[Stored entries]
'''

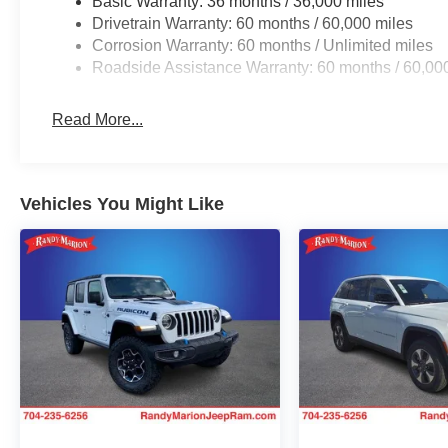
Basic Warranty: 36 months / 36,000 miles
Drivetrain Warranty: 60 months / 60,000 miles
Corrosion Warranty: 60 months / Unlimited miles
Roadside Assistance Warranty: 60 months / 60,00
Read More...
Vehicles You Might Like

'''

Work to complete:
Although the entries contain pictures, reproduce only the rest, exactly as written.

Written response:
Basic Warranty: 36 months / 36,000 miles
Drivetrain Warranty: 60 months / 60,000 miles
Corrosion Warranty: 60 months / Unlimited miles
Roadside Assistance Warranty: 60 months / 60,00
Read More...
Vehicles You Might Like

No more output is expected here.